Survival expert and naturalist Ray Mears admits that he’s always been a loner. It’s not that he’s unsociable, but he’s happy on his own in the great outdoors.
“I remember walking across an open space where people were playing cricket and somebody shouted out, ‘There’s the local hermit’, and I was quite proud. I thought it was cool. I don’t get lonely,” says the man who has fascinated millions with his bushcraft techniques on TV and through the courses he runs across the globe. “Looking back, I think I strolled into the woods one day and nature saw me and said, ‘Walk this way’.”
It’s now 30 years since he founded UK-based Woodlore, The School of Wilderness Bushcraft, where he teaches his unique skills and also arranges expeditions to places like the Arctic and Namibia. He can carve a canoe or a spoon, start a fire without matches, make a shelter of snow or sticks and track a wolf.
“The jungle feels like the nettle patch at the end of the garden and the desert feels like the rockery. Recently, I was in the desert looking for rattlesnakes and scorpions, but that’s just normal for me now.”
Even as a young boy growing up in Surrey, Mears had a quiet confidence. When he took up judo he learnt about the meeting of mind and body, and being in control of them. “It teaches you to have spirit and determination and not to give in. Judo always teaches humility and a range of traits that are incredibly valuable in life.”
Over the years his ability to survive has been tested to the limits, from encountering snakes and other venomous creatures in the Honduran rainforest to narrowly escaping death in a helicopter crash while filming in the US.
All this is charted in his new autobiography My Outdoor Life. But nothing could have prepared him for the most emotional and traumatic event of his life – the death of his beloved first wife, Rachel, who died from breast cancer in 2006, two years after being diagnosed.
They’d been together for 15 years and Mears, 49, admits that it was incredibly hard to write the moving chapters about her deterioration and his struggle to cope.
After she had a mastectomy, she was told the cancer was terminal.
“I heard the words coming out of the consultant’s mouth but they didn’t compute. It was like having one of those out-of-body experiences people talk about; like I was watching this from afar and it was happening to somebody else,” he writes.
Going against his nature
The trauma temporarily damaged his eyesight and he recalls that Rachel’s decline was as painful to witness as it was rapid. “It was very difficult to write,” he says now. “It was like reliving it. Doing an autobiography is a very stressful process, because I don’t really like talking about myself, and what is past I try to put behind me. I always move forward in life.

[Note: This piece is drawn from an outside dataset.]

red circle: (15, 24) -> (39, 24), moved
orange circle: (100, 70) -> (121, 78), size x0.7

He says Rachel’s death changed him in many ways. “It makes you more sensitive to emotional stimuli. Moving movies are more likely to upset me.

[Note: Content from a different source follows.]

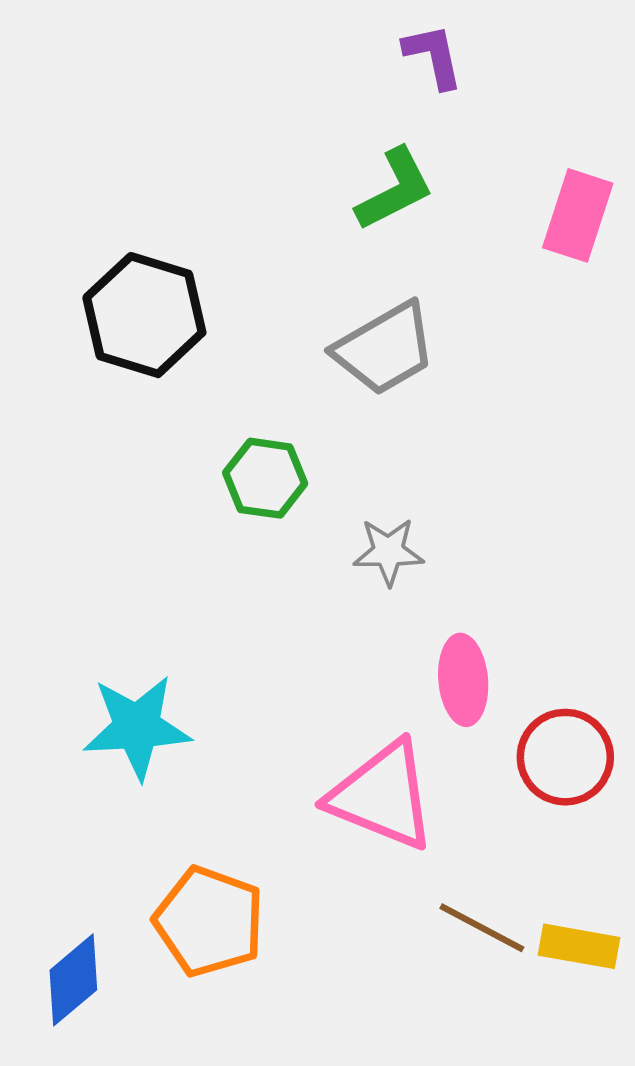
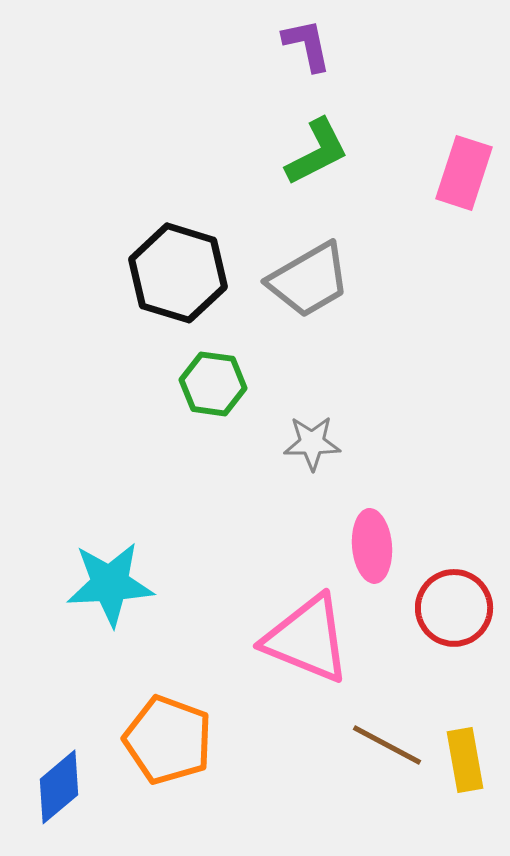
purple L-shape: (433, 56) -> (307, 45), moved
black hexagon: (144, 315) -> (178, 273), moved
yellow rectangle: (579, 946) -> (465, 760), turned 70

“But the most profound effect it’s had is that it has made me intolerant of wasted time.”
At first, he couldn’t imagine ever meeting anyone else, but 18 months after Rachel’s death, Mears met Ruth at a book-signing. She was a mature student reading archaeology at Durham University.
“I’ve no idea how, but she broke through the fog that had been surrounding me. It was love at first sight,” he recalls.
They went on to marry. “Ruth is part of the new me. I’m very lucky to have had a second chance.”
The son of a printer, Mears spent his first two years of life in Lagos, Nigeria, where his father’s work had been, before the family moved to Kenley on Surrey’s borders.
It was there that his love of nature came into its own, and on leaving school he went on expeditions with volunteering charity Operation Raleigh, before joining World magazine as a photographer, later founding his company, Woodlore. When his bushcraft talent was honed for TV, he discovered his newfound fame inevitably led to a loss of privacy.
“That’s the price you pay,” he reflects. “But for me, it was worth paying because I believe in what I do, and want to bring it to a wider audience.
“I hadn’t realised how widely it would take off and that the programmes would be shown worldwide.”
Real-life murder mystery
The hardest job he’s ever had though, was helping police track murderer Raoul Moat, who’d gone on the run following a killing spree in Northumberland in 2010.
“The stakes were so high. I didn’t seek glory or charge police for my time or expenses. I have a unique skill and was in a unique position to help.
“For 10 years I’d been teaching British special forces how to survive,” he continues, “so I have a good understanding of what happens to people when they try to do what he [Moat] was trying to do.”
In the more comfortable world of TV, Mears has just finished filming a series in America on the Wild West for BBC Four, which will go out next year, but says he doesn’t watch survival shows that create a false sense of jeopardy within the programmes for entertainment’s sake.
“I try to bring people and nature closer together. In the digital age, it’s more important now than ever before,” he adds.